What to do — Copy out every line in the entries below that includes "Gümrük".
====== Records to process ======
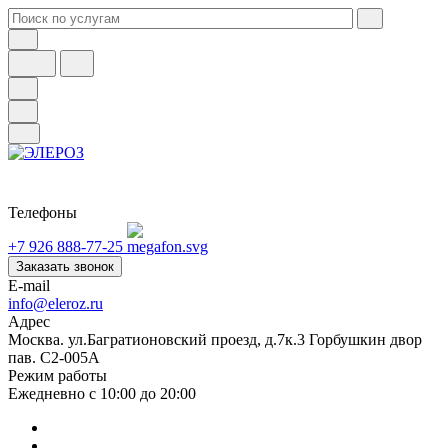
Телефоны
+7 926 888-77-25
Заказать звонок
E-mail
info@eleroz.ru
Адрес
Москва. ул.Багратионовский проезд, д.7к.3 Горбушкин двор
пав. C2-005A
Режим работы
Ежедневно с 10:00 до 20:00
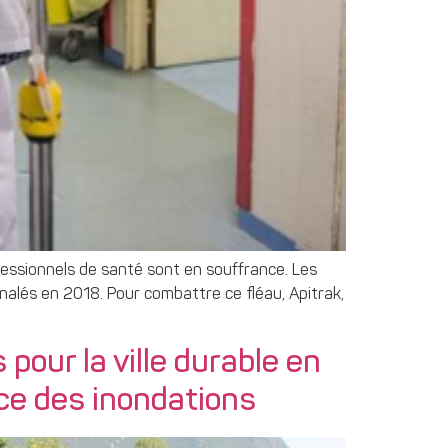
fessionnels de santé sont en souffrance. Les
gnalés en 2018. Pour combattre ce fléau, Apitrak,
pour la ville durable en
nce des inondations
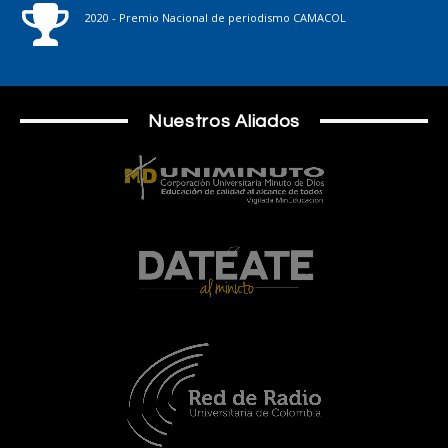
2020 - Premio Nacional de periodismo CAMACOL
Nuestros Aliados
======
====== Records to process ======
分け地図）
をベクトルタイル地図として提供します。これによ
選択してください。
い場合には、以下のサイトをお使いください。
======
====== Records to process ======
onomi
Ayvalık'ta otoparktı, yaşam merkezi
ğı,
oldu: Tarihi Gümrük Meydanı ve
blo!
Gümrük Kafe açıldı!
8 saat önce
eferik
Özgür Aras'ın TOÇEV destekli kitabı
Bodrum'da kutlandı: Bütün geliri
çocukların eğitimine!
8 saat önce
======
Exercise response —
oldu: Tarihi Gümrük Meydanı ve
Gümrük Kafe açıldı!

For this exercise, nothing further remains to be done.